-- What the task asks --
Go through the entries below and tally the lines containing the string "individual"; report only the tally.

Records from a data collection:
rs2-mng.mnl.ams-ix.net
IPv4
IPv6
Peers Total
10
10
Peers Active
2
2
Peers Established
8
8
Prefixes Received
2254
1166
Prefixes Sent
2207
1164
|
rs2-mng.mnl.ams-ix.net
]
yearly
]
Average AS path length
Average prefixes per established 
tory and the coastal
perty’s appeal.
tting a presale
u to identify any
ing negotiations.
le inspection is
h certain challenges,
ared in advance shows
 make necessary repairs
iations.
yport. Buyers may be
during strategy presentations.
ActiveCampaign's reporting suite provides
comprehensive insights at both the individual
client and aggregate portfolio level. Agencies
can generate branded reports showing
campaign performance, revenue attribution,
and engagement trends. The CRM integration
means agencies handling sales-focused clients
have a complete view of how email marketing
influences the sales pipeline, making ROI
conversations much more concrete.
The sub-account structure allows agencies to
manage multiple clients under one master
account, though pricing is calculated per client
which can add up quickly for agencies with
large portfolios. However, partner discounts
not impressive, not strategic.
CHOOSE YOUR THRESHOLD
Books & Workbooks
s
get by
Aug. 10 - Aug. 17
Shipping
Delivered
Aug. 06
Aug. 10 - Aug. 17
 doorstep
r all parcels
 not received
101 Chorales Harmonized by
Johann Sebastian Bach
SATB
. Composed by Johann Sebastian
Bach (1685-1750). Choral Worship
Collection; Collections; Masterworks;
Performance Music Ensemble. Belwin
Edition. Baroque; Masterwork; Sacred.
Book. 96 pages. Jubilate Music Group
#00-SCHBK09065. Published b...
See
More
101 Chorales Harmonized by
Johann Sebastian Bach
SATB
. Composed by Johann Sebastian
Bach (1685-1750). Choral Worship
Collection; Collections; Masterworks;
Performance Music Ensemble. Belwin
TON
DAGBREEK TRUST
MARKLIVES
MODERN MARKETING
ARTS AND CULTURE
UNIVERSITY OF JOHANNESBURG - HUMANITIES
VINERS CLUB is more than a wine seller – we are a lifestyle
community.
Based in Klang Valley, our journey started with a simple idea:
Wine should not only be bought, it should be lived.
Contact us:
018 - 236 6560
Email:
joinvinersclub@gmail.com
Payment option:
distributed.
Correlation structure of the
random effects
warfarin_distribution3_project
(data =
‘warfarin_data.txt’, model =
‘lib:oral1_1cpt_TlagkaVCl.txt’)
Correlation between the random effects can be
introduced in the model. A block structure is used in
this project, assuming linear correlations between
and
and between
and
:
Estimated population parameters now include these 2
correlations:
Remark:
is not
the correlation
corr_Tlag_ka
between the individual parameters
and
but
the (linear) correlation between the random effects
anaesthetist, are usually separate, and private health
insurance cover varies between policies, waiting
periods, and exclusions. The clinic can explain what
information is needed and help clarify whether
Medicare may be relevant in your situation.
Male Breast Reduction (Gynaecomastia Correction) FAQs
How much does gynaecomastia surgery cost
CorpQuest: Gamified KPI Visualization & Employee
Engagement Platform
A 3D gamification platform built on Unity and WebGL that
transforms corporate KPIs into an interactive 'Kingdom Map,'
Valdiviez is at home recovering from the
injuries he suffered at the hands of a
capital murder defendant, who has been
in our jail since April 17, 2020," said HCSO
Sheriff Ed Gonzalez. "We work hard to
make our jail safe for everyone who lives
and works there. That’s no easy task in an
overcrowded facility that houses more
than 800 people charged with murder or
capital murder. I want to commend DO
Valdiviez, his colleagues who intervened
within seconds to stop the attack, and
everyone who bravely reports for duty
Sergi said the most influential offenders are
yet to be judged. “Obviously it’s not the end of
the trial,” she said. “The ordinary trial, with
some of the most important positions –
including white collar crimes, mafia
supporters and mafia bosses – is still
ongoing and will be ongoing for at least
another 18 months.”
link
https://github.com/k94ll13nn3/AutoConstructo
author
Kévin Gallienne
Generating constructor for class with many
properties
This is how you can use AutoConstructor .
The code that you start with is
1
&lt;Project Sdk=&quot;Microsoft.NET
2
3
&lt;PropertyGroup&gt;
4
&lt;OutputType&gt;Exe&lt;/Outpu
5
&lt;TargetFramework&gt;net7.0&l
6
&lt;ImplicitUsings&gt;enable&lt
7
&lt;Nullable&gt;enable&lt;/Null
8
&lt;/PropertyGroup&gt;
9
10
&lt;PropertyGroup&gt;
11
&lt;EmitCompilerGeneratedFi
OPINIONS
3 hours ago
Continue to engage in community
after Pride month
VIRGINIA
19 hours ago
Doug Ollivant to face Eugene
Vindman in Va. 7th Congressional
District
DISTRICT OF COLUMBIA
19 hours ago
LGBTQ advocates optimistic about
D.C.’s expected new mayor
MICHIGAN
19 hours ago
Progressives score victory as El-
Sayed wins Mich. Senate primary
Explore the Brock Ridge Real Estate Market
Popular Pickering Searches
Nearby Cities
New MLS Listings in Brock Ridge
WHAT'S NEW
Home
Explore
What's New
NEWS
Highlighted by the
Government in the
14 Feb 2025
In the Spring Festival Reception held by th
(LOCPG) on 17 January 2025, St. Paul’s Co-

-- Solution to this task --
2